My father was a plumber and an electrical repairman as well as a general do-it-yourself repairman. He taught me many valuable lessons.

The Ohio River

The Ohio River

The Sleepy Banks of the Ohio River

I can imagine my father growing up like Tom Sawyer or Huck Finn, running barefoot along the river, building rafts, fishing, and hunting.

In the summer months, they are plagued by chiggers. As I understand it from my father’s description, they are little blood-sucking critters like ticks but smaller, that burrow under the skin and itch. They inhabit the tall grasses and weeds in the woods so you have to be off the main roads to get them on your legs. But my father ran through the woods barefoot and with his trousers rolled up so he had chiggers often. My Dad’s mother told me all you had to do was a bath in warm salty water and the chiggers would retreat and die but bathing wasn’t something young boys liked to do in those days (or now either).

And so our mothers and grandmothers have, more often than not anonymously, handed on the creative spark, the seed of the flower they themselves never hoped to see – or like a sealed letter they could not plainly read.

— Alice Walker

Inspired by a Rockwell painting

Inspired by a Rockwell painting


Ever’ summer we went a berry pickin’ or jus’ chasin’ ol’ Shep and come home with chiggers. Now you youngin’s may not know ‘bout chiggers but they’s little critters. They get under yer skin and itch jus’ like Hogan’s goat! Wayell, we was always lookin’ for some way ta get rid a them varments ‘cause they’d itch far days. They’d make ya crazy like two squirrels in a sack. Nothin’ much worked on ‘em. It was like pullin’ hen’s teeth to get rid of ‘em.

One day ma gran’ma tol’ me I could get rid a them critters if’n I poured kerosene over ma legs soon as I got home. Now if you don’t know anythin’ ‘about kerosene ya should know it stings like all getout in open wounds. But if ya had chiggers, you’d know why I’d be ‘bout willin’ ta try anything. I know better today. I reckon I did some hollerin’ and runnin’ around in circles some.
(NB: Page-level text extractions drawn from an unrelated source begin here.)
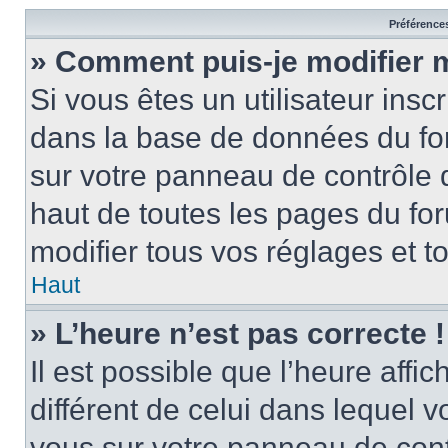
Préférences
» Comment puis-je modifier 
Si vous êtes un utilisateur insc
dans la base de données du for
sur votre panneau de contrôle de
haut de toutes les pages du f
modifier tous vos réglages et t
Haut
» L’heure n’est pas correcte !
Il est possible que l’heure affi
différent de celui dans lequel vo
vous sur votre panneau de contrô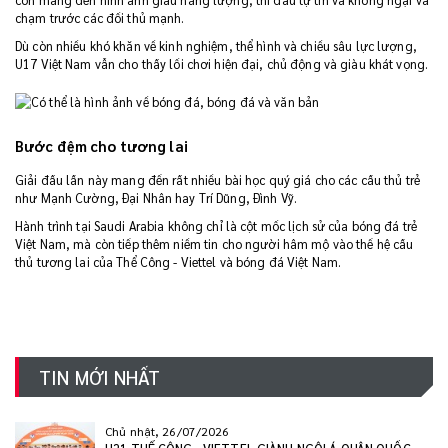
chạm trước các đối thủ mạnh.
Dù còn nhiều khó khăn về kinh nghiệm, thể hình và chiều sâu lực lượng,
U17 Việt Nam vẫn cho thấy lối chơi hiện đại, chủ động và giàu khát vọng.
Bước đệm cho tương lai
Giải đấu lần này mang đến rất nhiều bài học quý giá cho các cầu thủ trẻ
như Mạnh Cường, Đại Nhân hay Trí Dũng, Đình Vỹ.
Hành trình tại Saudi Arabia không chỉ là cột mốc lịch sử của bóng đá trẻ
Việt Nam, mà còn tiếp thêm niềm tin cho người hâm mộ vào thế hệ cầu
thủ tương lai của Thể Công - Viettel và bóng đá Việt Nam.
TIN MỚI NHẤT
Chủ nhật, 26/07/2026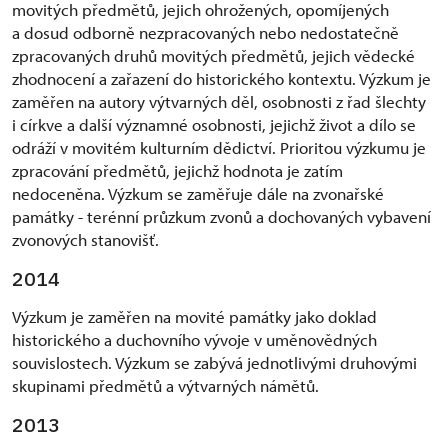
movitých předmětů, jejich ohrožených, opomíjených
a dosud odborně nezpracovaných nebo nedostatečně
zpracovaných druhů movitých předmětů, jejich vědecké
zhodnocení a zařazení do historického kontextu. Výzkum je
zaměřen na autory výtvarných děl, osobnosti z řad šlechty
i církve a další významné osobnosti, jejichž život a dílo se
odráží v movitém kulturním dědictví. Prioritou výzkumu je
zpracování předmětů, jejichž hodnota je zatím
nedoceněna. Výzkum se zaměřuje dále na zvonařské
památky - terénní průzkum zvonů a dochovaných vybavení
zvonových stanovišť.
2014
Výzkum je zaměřen na movité památky jako doklad
historického a duchovního vývoje v uměnovědných
souvislostech. Výzkum se zabývá jednotlivými druhovými
skupinami předmětů a výtvarných námětů.
2013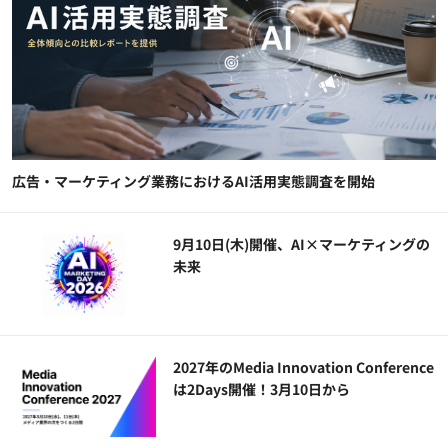
広告・マーケティング業務におけるAI活用実態調査を開始
9月10日(木)開催、AI×マーケティングの
未来
2027年のMedia Innovation Conference
は2Days開催！3月10日から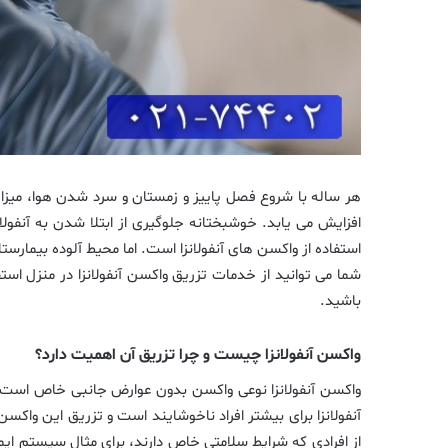
هر ساله با شروع فصل پاییز و زمستان و سرد شدن هوا، میزان 
افزایش می یابد. خوشبختانه جلوگیری از ابتلا شدن به آنفولان
استفاده از واکسن های آنفولانزا است. اما محیط آلوده بیمارس
شما می توانید از خدمات تزریق واکسن آنفولانزا در منزل استفا
باشید.
واکسن آنفولانزا چیست و چرا تزریق آن اهمیت دارد؟
واکسن آنفولانزا نوعی واکسن بدون عوارض جانبی خاص است که 
آنفولانزا برای بیشتر افراد ناخوشایند است و تزریق این واکسن
از افرادی که شرایط سلامتی خاص دارند، برای مثال سیستم ایم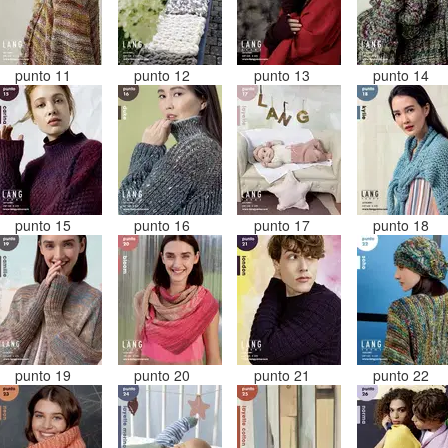
punto 11
punto 12
punto 13
punto 14
punto 15
punto 16
punto 17
punto 18
punto 19
punto 20
punto 21
punto 22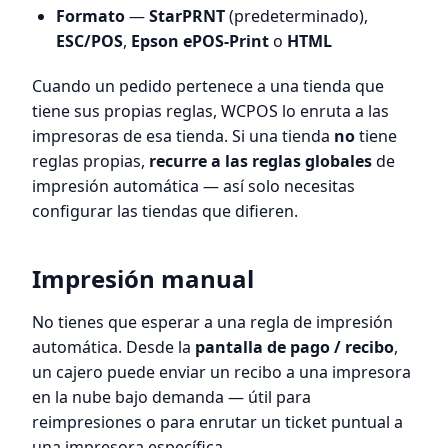
Formato
—
StarPRNT
(predeterminado),
ESC/POS
,
Epson ePOS-Print
o
HTML
Cuando un pedido pertenece a una tienda que
tiene sus propias reglas, WCPOS lo enruta a las
impresoras de esa tienda. Si una tienda
no
tiene
reglas propias,
recurre a las reglas globales
de
impresión automática — así solo necesitas
configurar las tiendas que difieren.
Impresión manual
No tienes que esperar a una regla de impresión
automática. Desde la
pantalla de pago / recibo
,
un cajero puede enviar un recibo a una impresora
en la nube bajo demanda — útil para
reimpresiones o para enrutar un ticket puntual a
una impresora específica.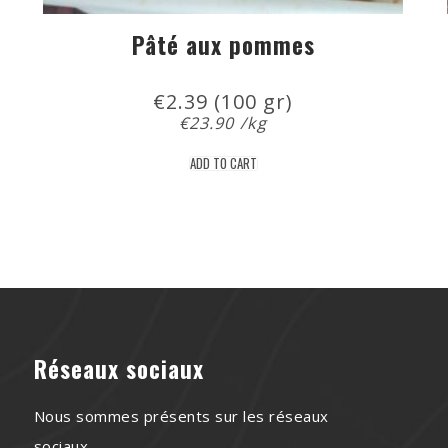
Pâté aux pommes
€
2.39
 (100 gr)
€
23.90
/kg
ADD TO CART
Réseaux sociaux
Nous sommes présents sur les réseaux
sociaux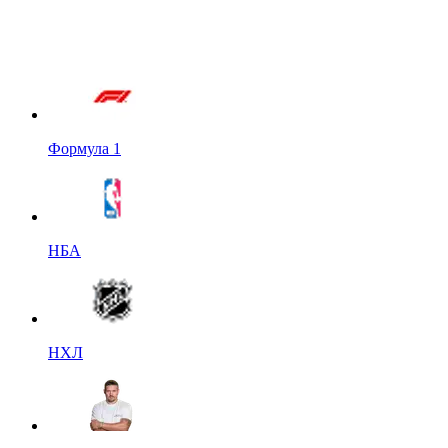
Формула 1
НБА
НХЛ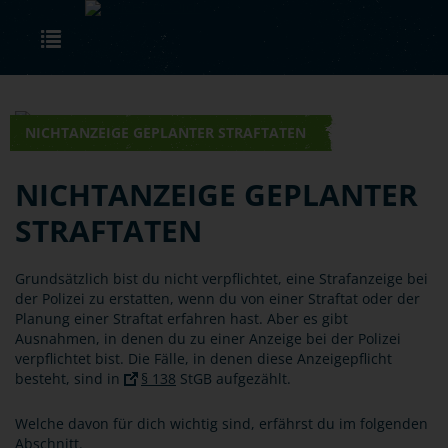
Skip to main content
Toggle navigation
NICHTANZEIGE GEPLANTER STRAFTATEN
NICHTANZEIGE GEPLANTER
STRAFTATEN
Grundsätzlich bist du nicht verpflichtet, eine Strafanzeige bei
der Polizei zu erstatten, wenn du von einer Straftat oder der
Planung einer Straftat erfahren hast. Aber es gibt
Ausnahmen, in denen du zu einer Anzeige bei der Polizei
verpflichtet bist. Die Fälle, in denen diese Anzeigepflicht
besteht, sind in
§ 138
StGB aufgezählt.
Welche davon für dich wichtig sind, erfährst du im folgenden
Abschnitt.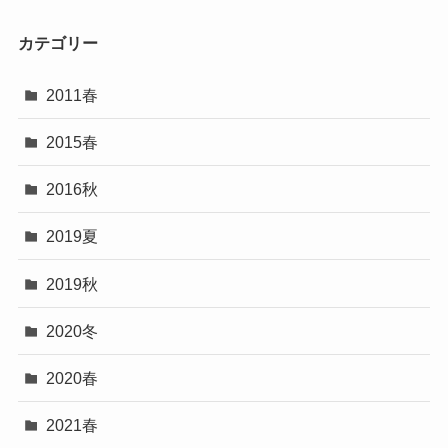
カテゴリー
2011春
2015春
2016秋
2019夏
2019秋
2020冬
2020春
2021春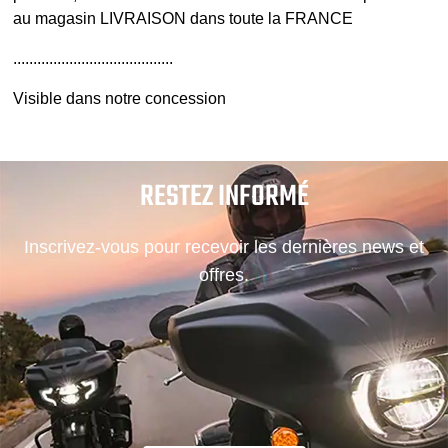
au magasin LIVRAISON dans toute la FRANCE
........................................
Visible dans notre concession
RESTEZ INFORMÉ
Inscrivez-vous pour recevoir les dernières news et
offres.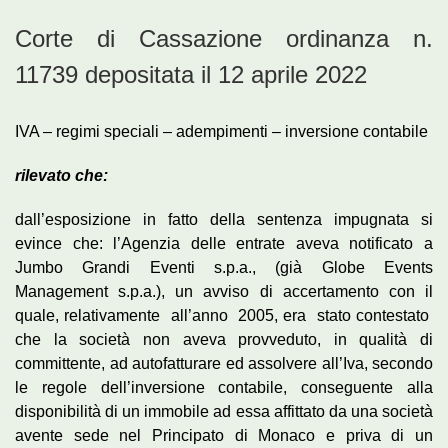
Corte di Cassazione ordinanza n.
11739 depositata il 12 aprile 2022
IVA – regimi speciali – adempimenti – inversione contabile
rilevato che:
dall’esposizione in fatto della sentenza impugnata si
evince che: l’Agenzia delle entrate aveva notificato a
Jumbo Grandi Eventi s.p.a., (già Globe Events
Management s.p.a.), un avviso di accertamento con il
quale, relativamente all’anno 2005, era stato contestato
che la società non aveva provveduto, in qualità di
committente, ad autofatturare ed assolvere all’Iva, secondo
le regole dell’inversione contabile, conseguente alla
disponibilità di un immobile ad essa affittato da una società
avente sede nel Principato di Monaco e priva di un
Ever’ whip-stitch I’d catch ma gran’ma a chucklin’ over than.

Photo of a river barge.

Photo of a river barge.


I reckon he got his sense of humor from her. I wish he had told more stories about her because I never knew much about her besides her name. She must have been something.

The thing I hate about an argument is that it always interrupts a discussion.

— G. K. Chesterton

Dad fishing by the river.

Dad fishing by the river.

Butch and Fishing

One story I got from Uncle Butch and not from my father was a hum-dinger. I could see my dad doing this too.

Living right on the Ohio River like they did, fishing was a natural pastime as well as a source of food. Dad said they would get up at 4 in the morning and fish on the river from little rowboats or boats with outboard motors when they could afford them. They usually brought home catfish. Here is the story.

One day, after fishin’ on the river, that outboard motor wouldn’t start up. Ah had Butch along and day was abreakin’. Ah tugged and pulled at that pull cord but nothin’ happened. Ah was ‘bout 16 and thought I knew it all, sos I tuck off the motor cover an commenced ta tinkering around. Butch kep askin’ if he could help. "Cun ah help?" "Comm-on, lit me help." "Thar mus be sommin' ah can do ta help." The more he asked the angrier I got. Finally, I said, sure and handed him two wires.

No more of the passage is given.